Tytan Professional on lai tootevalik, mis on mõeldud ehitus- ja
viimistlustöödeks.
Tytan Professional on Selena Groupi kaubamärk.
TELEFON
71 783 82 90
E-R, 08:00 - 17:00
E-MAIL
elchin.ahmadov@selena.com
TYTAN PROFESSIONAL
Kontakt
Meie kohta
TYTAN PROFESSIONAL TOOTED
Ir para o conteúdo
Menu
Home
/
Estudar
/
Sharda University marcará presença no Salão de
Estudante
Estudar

▸ Work instruction:
All records are to be printed again, exactly and completely.

▸ Solved exercise:
Tytan Professional on lai tootevalik, mis on mõeldud ehitus- ja
viimistlustöödeks.
Tytan Professional on Selena Groupi kaubamärk.
TELEFON
71 783 82 90
E-R, 08:00 - 17:00
E-MAIL
elchin.ahmadov@selena.com
TYTAN PROFESSIONAL
Kontakt
Meie kohta
TYTAN PROFESSIONAL TOOTED
Ir para o conteúdo
Menu
Home
/
Estudar
/
Sharda University marcará presença no Salão de
Estudante
Estudar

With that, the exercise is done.